Nebraska ranks 5th nationally in childhood obesity.
One of the ways Dipti Dev and her team are working to prevent childhood obesity is through an innovative, research-based curriculum to help children eat healthy foods.
Obesity prevention needs to start in early childhood, said Dev, Nebraska Extension child health behaviors specialist. That is why her research focuses on children ages 2 to 5 in childcare settings, where many young children spend the majority of their day.
I am very passionate because I feel that I can improve the lives of young children. Dipti Dev
"Children develop their likes and dislikes of food early," she said. If preschoolers are offered a variety of fruits, vegetables, whole grain, dairy, and lean protein foods while in childcare and enjoy them, they are more likely to eat healthier foods as teenagers and adults.
The curriculum, Ecological Approach to (EAT)-Family Style Dining, focuses on improving the childcare mealtime environment and family engagement. Childcare providers sit and eat meals together with the children. The children select their own portions and serve themselves, which, research indicates, makes children more likely to try new foods and to eat based on their hunger cues.

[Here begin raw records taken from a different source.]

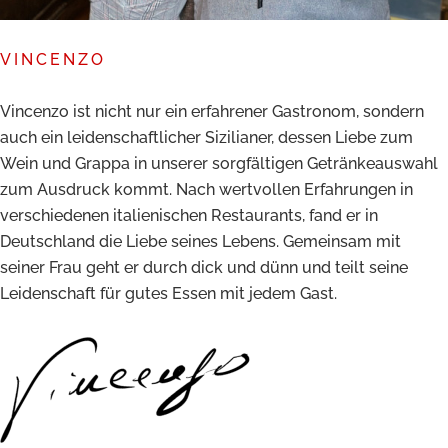
VINCENZO
Vincenzo ist nicht nur ein erfahrener Gastronom, sondern
auch ein leidenschaftlicher Sizilianer, dessen Liebe zum
Wein und Grappa in unserer
sorgfältigen Getränkeauswahl
zum Ausdruck kommt. Nach wertvollen Erfahrungen in
verschiedenen italienischen Restaurants, fand er in
Deutschland die Liebe seines Lebens. Gemeinsam mit
seiner Frau geht er durch dick und dünn und teilt seine
Leidenschaft für gutes Essen mit jedem Gast.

The curriculum includes engaging videos that illustrate seven topics. Extension educators serve as "coaches" for the childcare providers.
Assistant professor in Child, Youth and Family Studies at the University of Nebraska–Lincoln, Dev is nationally known for her obesity prevention work. She has received several grants, including a USDA grant to implement the curriculum statewide and evaluate its effectiveness.
Through the grant, Dev is also working with collaborators in the College of Engineering and the Raikes School of Computer Science to develop a Sensi-Plate that will measure a child's food consumption electronically. This plate will serve as an objective method to evaluate the impact of childhood obesity prevention programs.
"Two of the primary reasons for obesity are an unhealthy diet and lack of physical activity," Dev said. "By improving the nutrition and physical activity environment and paying attention to children from low-income families and rural contexts, we can promote children's healthy behaviors."
Her research underscores the role of childcare providers in shaping children's healthy behaviors and improving the nutrition and physical activity environment.
Dev is the recipient of the 2017 National USDA Family Life and Human Development State Extension Specialist Early Achievement Award.
4-H programs focus on making healthy food choices
Nebraska 4-H has a variety of programs that focus on healthy living, including nutrition, diet, food preparation and making healthy choices.
Of youth in these programs…
- 89 percent said they know the value of a healthy diet.
- 85 percent reported plans to encourage their families to eat meals together.
- 84 percent of youth in the iCook afterschool program reported that by participating they learned that they really liked to cook.
- 87 percent of those participating in the Food Smart Families program said they learned what makes a balanced diet, and 91 percent reported learning how to make healthier food.